Reverting the whole index-base series

Junio C Hamano <junkio@xxxxxxx> · Sun, 15 Apr 2007 12:56:55 -0700

Linus Torvalds <torvalds@xxxxxxxxxxxxxxxxxxxx> writes:

> That index base thing is definitely *not* ready for merging into master 
> yet!

I have been thinking about the approach using index-base to
guard against somebody else updating the tip of branch you are
currently on (let's call that "gremlin updates (to the HEAD)"
for lack of better wording).  Unlike the earlier cache-tree
based write-tree optimization, it turns out to be an uphill
battle to make it an "opt-in" enhancement [*1*].
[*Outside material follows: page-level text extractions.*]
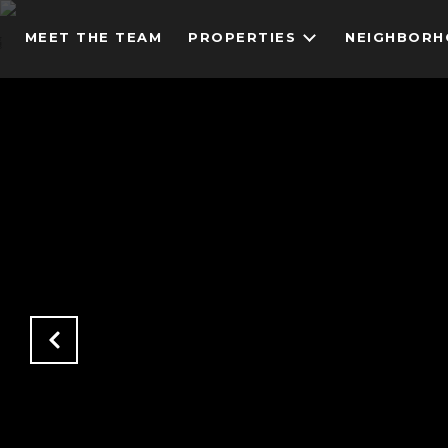
MEET THE TEAM
PROPERTIES
NEIGHBOR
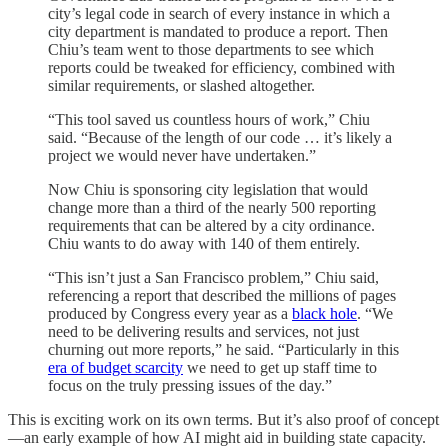
city’s legal code in search of every instance in which a
city department is mandated to produce a report. Then
Chiu’s team went to those departments to see which
reports could be tweaked for efficiency, combined with
similar requirements, or slashed altogether.
“This tool saved us countless hours of work,” Chiu
said. “Because of the length of our code … it’s likely a
project we would never have undertaken.”
Now Chiu is sponsoring city legislation that would
change more than a third of the nearly 500 reporting
requirements that can be altered by a city ordinance.
Chiu wants to do away with 140 of them entirely.
“This isn’t just a San Francisco problem,” Chiu said,
referencing a report that described the millions of pages
produced by Congress every year as a
black hole
. “We
need to be delivering results and services, not just
churning out more reports,” he said. “Particularly in this
era of budget scarcity
we need to get up staff time to
focus on the truly pressing issues of the day.”
This is exciting work on its own terms. But it’s also proof of concept
—an early example of how AI might aid in building state capacity.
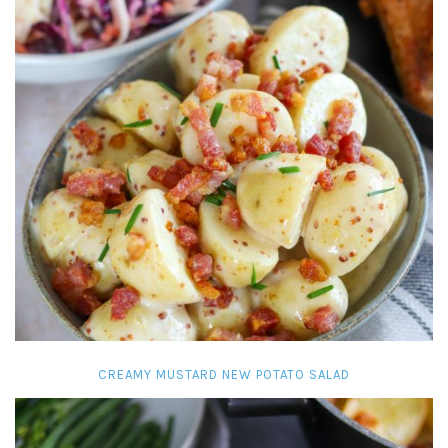
CREAMY MUSTARD NEW POTATO SALAD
This is primarily because updating the branch tip is not tied
closely to writing out a commit, and writing out a commit is not
tied closely to writing out a tree (to be contained in that
commit) out of the index.

If a command creates a commit that has HEAD as a parent, treats
what is in the index as derived from HEAD, and/or modifies the
index and/or HEAD and leaves the index in a state suitable to
create the next commit out of that has the HEAD commit as a
parent, in order to make such a command aware of the index-base
based guard, the rules are:

 (1) You are relying on the index to be actually based on the
     HEAD you are going to record as one of the parents of the
     resulting commit.  Hence, you need to make sure the HEAD
     agrees with the commit the current index is based on.  The
     former can be read with 'rev-parse --verify HEAD', and the
     latter can be read from the BASE extension ('update-index
     --get-base').

     The design goal is not to require everybody to be
     index-base aware.  So if the index does not record BASE,
     the check should succeed, assuming the HEAD has not been
     moved.

 (2) In order to leave the index in a state suitable to create
     the next commit out of that has the updated HEAD commit as
     a parent, you need to tell the next command that performs
     the check (1) which commit the index is based on.  Use
     'update-index --set-base' to record the commit you think
     the index is based on.

     The design goal again is not to require everybody to be
     index-base aware.  Because most basic operations would not
     usually move HEAD when they update index, read_cache()
     followed by write_cache() can just keep the base if one is
     already recorded in the index, but read-tree by default
     invalidates the base, as any command that makes the index
     based on a different commit needs to lose the base by
     default (if the command is updated to be index-base aware,
     instead of losing the base, it would record the right base,
     of course).

Updating HEAD commit without changing the index can be done in
two ways.  Building on top of HEAD (write-tree then commit-tree
then update-ref), or changing the HEAD commit (using
symbolic-ref to switch branches).  I do not think there is a
sane way to make this "opt-in", and that is where recently
triggered problems come from (applymbox problem was noticed by
Linus; I have a small patch for contrib/emacs/git.el, git-gui,
quiltimport, and git-svn).  If we make symbolic-ref and
update-ref invalidate the base recorded in the index by default
to avoid false positives, that would make the feature "opt-in",
but that would defeat the whole point of detecting gremlin
update, which would update the ref using these exact commands.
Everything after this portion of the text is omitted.